Problem statement
Your copy should match the records exactly, except that it contains no pictures.

........

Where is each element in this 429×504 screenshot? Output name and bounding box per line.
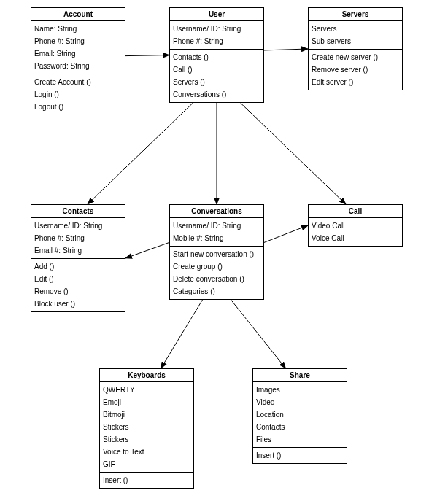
attributes: Name: StringPhone #: StringEmail: String…: [31, 21, 125, 74]
attributes: ImagesVideoLocationContactsFiles: [253, 382, 347, 448]
attributes: Username/ ID: StringPhone #: String: [170, 21, 263, 50]
relationship-arrow: [161, 300, 203, 368]
class-title: User: [170, 8, 263, 21]
attribute: Email: String: [34, 47, 122, 60]
class-title: Call: [309, 205, 402, 218]
class-call: CallVideo CallVoice Call: [308, 204, 403, 247]
attribute: Stickers: [103, 433, 190, 446]
attribute: Emoji: [103, 396, 190, 408]
operation: Remove (): [34, 285, 122, 298]
operation: Delete conversation (): [173, 273, 260, 285]
operation: Logout (): [34, 101, 122, 113]
attribute: Phone #: String: [34, 35, 122, 47]
attribute: Contacts: [256, 421, 344, 433]
attributes: Username/ ID: StringPhone #: StringEmail…: [31, 218, 125, 259]
attribute: Location: [256, 408, 344, 421]
attribute: Username/ ID: String: [34, 220, 122, 232]
operation: Edit server (): [312, 76, 399, 88]
operation: Create group (): [173, 260, 260, 273]
operation: Categories (): [173, 285, 260, 298]
attributes: ServersSub-servers: [309, 21, 402, 50]
attribute: Name: String: [34, 23, 122, 35]
attribute: Bitmoji: [103, 408, 190, 421]
attribute: Files: [256, 433, 344, 446]
operation: Edit (): [34, 273, 122, 285]
attribute: Email #: String: [34, 244, 122, 257]
operation: Servers (): [173, 76, 260, 88]
class-conversations: ConversationsUsername/ ID: StringMobile …: [169, 204, 264, 300]
relationship-arrow: [264, 49, 308, 50]
operation: Start new conversation (): [173, 248, 260, 260]
class-title: Conversations: [170, 205, 263, 218]
operation: Create new server (): [312, 51, 399, 63]
class-keyboards: KeyboardsQWERTYEmojiBitmojiStickersStick…: [99, 368, 194, 489]
operations: Create Account ()Login ()Logout (): [31, 74, 125, 115]
operations: Contacts ()Call ()Servers ()Conversation…: [170, 50, 263, 102]
relationship-arrow: [231, 300, 286, 368]
attribute: Phone #: String: [173, 35, 260, 47]
attributes: QWERTYEmojiBitmojiStickersStickersVoice …: [100, 382, 193, 473]
class-user: UserUsername/ ID: StringPhone #: StringC…: [169, 7, 264, 103]
class-title: Keyboards: [100, 369, 193, 382]
attribute: Servers: [312, 23, 399, 35]
operation: Block user (): [34, 298, 122, 310]
operation: Insert (): [103, 474, 190, 486]
class-title: Account: [31, 8, 125, 21]
attributes: Video CallVoice Call: [309, 218, 402, 246]
attributes: Username/ ID: StringMobile #: String: [170, 218, 263, 247]
relationship-arrow: [125, 242, 169, 258]
attribute: Sub-servers: [312, 35, 399, 47]
class-contacts: ContactsUsername/ ID: StringPhone #: Str…: [31, 204, 125, 312]
operation: Insert (): [256, 449, 344, 462]
attribute: Video Call: [312, 220, 399, 232]
attribute: Password: String: [34, 60, 122, 72]
operation: Add (): [34, 260, 122, 273]
attribute: GIF: [103, 458, 190, 470]
relationship-arrow: [264, 225, 308, 242]
operation: Conversations (): [173, 88, 260, 101]
relationship-arrow: [241, 103, 347, 204]
operations: Insert (): [253, 448, 347, 463]
class-servers: ServersServersSub-serversCreate new serv…: [308, 7, 403, 90]
attribute: Voice Call: [312, 232, 399, 244]
attribute: Phone #: String: [34, 232, 122, 244]
operation: Create Account (): [34, 76, 122, 88]
class-title: Servers: [309, 8, 402, 21]
attribute: Mobile #: String: [173, 232, 260, 244]
operations: Start new conversation ()Create group ()…: [170, 247, 263, 299]
operation: Contacts (): [173, 51, 260, 63]
attribute: Images: [256, 384, 344, 396]
operation: Remove server (): [312, 63, 399, 76]
attribute: Stickers: [103, 421, 190, 433]
class-account: AccountName: StringPhone #: StringEmail:…: [31, 7, 125, 115]
attribute: Username/ ID: String: [173, 23, 260, 35]
operations: Add ()Edit ()Remove ()Block user (): [31, 259, 125, 311]
operation: Login (): [34, 88, 122, 101]
relationship-arrow: [88, 103, 193, 204]
class-title: Contacts: [31, 205, 125, 218]
uml-diagram: AccountName: StringPhone #: StringEmail:…: [0, 0, 429, 504]
relationship-arrow: [125, 55, 169, 56]
class-share: ShareImagesVideoLocationContactsFilesIns…: [252, 368, 347, 464]
attribute: Video: [256, 396, 344, 408]
operations: Insert (): [100, 473, 193, 488]
operations: Create new server ()Remove server ()Edit…: [309, 50, 402, 90]
attribute: Username/ ID: String: [173, 220, 260, 232]
attribute: Voice to Text: [103, 446, 190, 458]
class-title: Share: [253, 369, 347, 382]
attribute: QWERTY: [103, 384, 190, 396]
operation: Call (): [173, 63, 260, 76]
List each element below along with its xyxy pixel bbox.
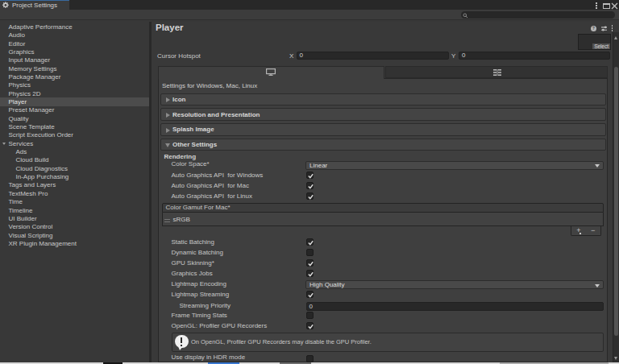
svg-text:?: ? bbox=[592, 27, 595, 31]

........

Written solution
Where is each element in this 429×504 screenshot? Output name and bounding box per line.
attributes: Name: StringPhone #: StringEmail: String…: [31, 21, 125, 74]
attributes: ImagesVideoLocationContactsFiles: [253, 382, 347, 448]
attributes: Username/ ID: StringPhone #: String: [170, 21, 263, 50]
relationship-arrow: [161, 300, 203, 368]
class-title: User: [170, 8, 263, 21]
attribute: Email: String: [34, 47, 122, 60]
class-title: Call: [309, 205, 402, 218]
class-call: CallVideo CallVoice Call: [308, 204, 403, 247]
attribute: Stickers: [103, 433, 190, 446]
attribute: Emoji: [103, 396, 190, 408]
operation: Remove (): [34, 285, 122, 298]
operation: Delete conversation (): [173, 273, 260, 285]
operation: Logout (): [34, 101, 122, 113]
attribute: Phone #: String: [34, 35, 122, 47]
attribute: Contacts: [256, 421, 344, 433]
attributes: Username/ ID: StringPhone #: StringEmail…: [31, 218, 125, 259]
attribute: Location: [256, 408, 344, 421]
attribute: Username/ ID: String: [34, 220, 122, 232]
operation: Edit server (): [312, 76, 399, 88]
operation: Create group (): [173, 260, 260, 273]
operation: Categories (): [173, 285, 260, 298]
attributes: ServersSub-servers: [309, 21, 402, 50]
attribute: Name: String: [34, 23, 122, 35]
attribute: Bitmoji: [103, 408, 190, 421]
attribute: Files: [256, 433, 344, 446]
operation: Edit (): [34, 273, 122, 285]
attribute: Email #: String: [34, 244, 122, 257]
operation: Servers (): [173, 76, 260, 88]
class-conversations: ConversationsUsername/ ID: StringMobile …: [169, 204, 264, 300]
relationship-arrow: [264, 49, 308, 50]
operation: Start new conversation (): [173, 248, 260, 260]
class-title: Conversations: [170, 205, 263, 218]
operation: Create new server (): [312, 51, 399, 63]
class-keyboards: KeyboardsQWERTYEmojiBitmojiStickersStick…: [99, 368, 194, 489]
operations: Create Account ()Login ()Logout (): [31, 74, 125, 115]
operations: Contacts ()Call ()Servers ()Conversation…: [170, 50, 263, 102]
relationship-arrow: [231, 300, 286, 368]
attribute: Phone #: String: [173, 35, 260, 47]
attributes: QWERTYEmojiBitmojiStickersStickersVoice …: [100, 382, 193, 473]
class-user: UserUsername/ ID: StringPhone #: StringC…: [169, 7, 264, 103]
class-title: Keyboards: [100, 369, 193, 382]
attribute: Servers: [312, 23, 399, 35]
operation: Block user (): [34, 298, 122, 310]
operation: Insert (): [103, 474, 190, 486]
class-title: Account: [31, 8, 125, 21]
attributes: Video CallVoice Call: [309, 218, 402, 246]
attributes: Username/ ID: StringMobile #: String: [170, 218, 263, 247]
relationship-arrow: [125, 242, 169, 258]
attribute: Sub-servers: [312, 35, 399, 47]
class-contacts: ContactsUsername/ ID: StringPhone #: Str…: [31, 204, 125, 312]
operation: Insert (): [256, 449, 344, 462]
attribute: Video Call: [312, 220, 399, 232]
attribute: Password: String: [34, 60, 122, 72]
operation: Add (): [34, 260, 122, 273]
attribute: GIF: [103, 458, 190, 470]
relationship-arrow: [264, 225, 308, 242]
operation: Conversations (): [173, 88, 260, 101]
relationship-arrow: [241, 103, 347, 204]
operations: Insert (): [253, 448, 347, 463]
class-servers: ServersServersSub-serversCreate new serv…: [308, 7, 403, 90]
attribute: Voice Call: [312, 232, 399, 244]
attribute: Phone #: String: [34, 232, 122, 244]
operation: Create Account (): [34, 76, 122, 88]
class-title: Servers: [309, 8, 402, 21]
attribute: Mobile #: String: [173, 232, 260, 244]
operations: Start new conversation ()Create group ()…: [170, 247, 263, 299]
operation: Contacts (): [173, 51, 260, 63]
attribute: Images: [256, 384, 344, 396]
operation: Remove server (): [312, 63, 399, 76]
attribute: Stickers: [103, 421, 190, 433]
class-account: AccountName: StringPhone #: StringEmail:…: [31, 7, 125, 115]
attribute: Username/ ID: String: [173, 23, 260, 35]
operations: Add ()Edit ()Remove ()Block user (): [31, 259, 125, 311]
operation: Login (): [34, 88, 122, 101]
relationship-arrow: [88, 103, 193, 204]
class-title: Contacts: [31, 205, 125, 218]
uml-diagram: AccountName: StringPhone #: StringEmail:…: [0, 0, 429, 504]
relationship-arrow: [125, 55, 169, 56]
class-share: ShareImagesVideoLocationContactsFilesIns…: [252, 368, 347, 464]
attribute: Video: [256, 396, 344, 408]
operations: Insert (): [100, 473, 193, 488]
operations: Create new server ()Remove server ()Edit…: [309, 50, 402, 90]
attribute: Username/ ID: String: [173, 220, 260, 232]
attribute: Voice to Text: [103, 446, 190, 458]
class-title: Share: [253, 369, 347, 382]
attribute: QWERTY: [103, 384, 190, 396]
operation: Call (): [173, 63, 260, 76]
List each element below along with its xyxy pixel bbox.
svg-text:?: ? bbox=[592, 27, 595, 31]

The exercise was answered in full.